#### [Exercise description]
The expected output is the line holding "y transmisión" plus every line after it through the end of the listing, copied exactly.

#### [Records supplied]
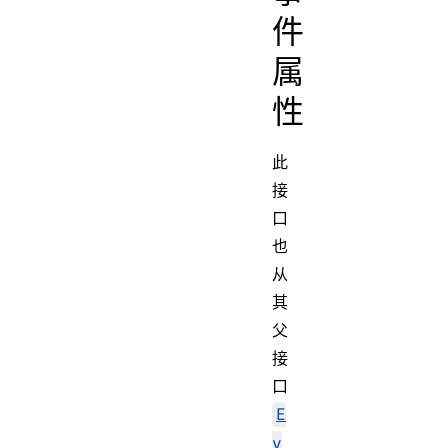
件
属
性
此
接
口
也
从
其
父
接
口
E
v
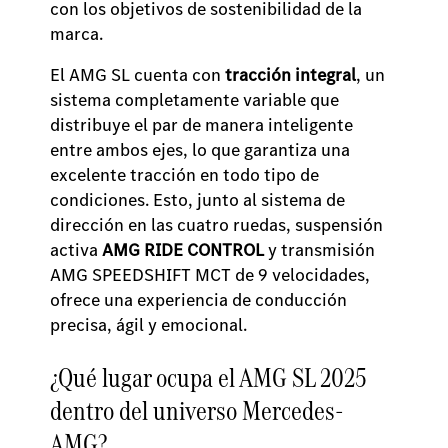
con los objetivos de sostenibilidad de la
marca.
El AMG SL cuenta con
tracción integral
, un
sistema completamente variable que
distribuye el par de manera inteligente
entre ambos ejes, lo que garantiza una
excelente tracción en todo tipo de
condiciones. Esto, junto al sistema de
dirección en las cuatro ruedas, suspensión
activa
AMG RIDE CONTROL
y transmisión
AMG SPEEDSHIFT MCT de 9 velocidades,
ofrece una experiencia de conducción
precisa, ágil y emocional.
¿Qué lugar ocupa el AMG SL 2025
dentro del universo Mercedes-
AMG?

#### [Written answer]
y transmisión
AMG SPEEDSHIFT MCT de 9 velocidades,
ofrece una experiencia de conducción
precisa, ágil y emocional.
¿Qué lugar ocupa el AMG SL 2025
dentro del universo Mercedes-
AMG?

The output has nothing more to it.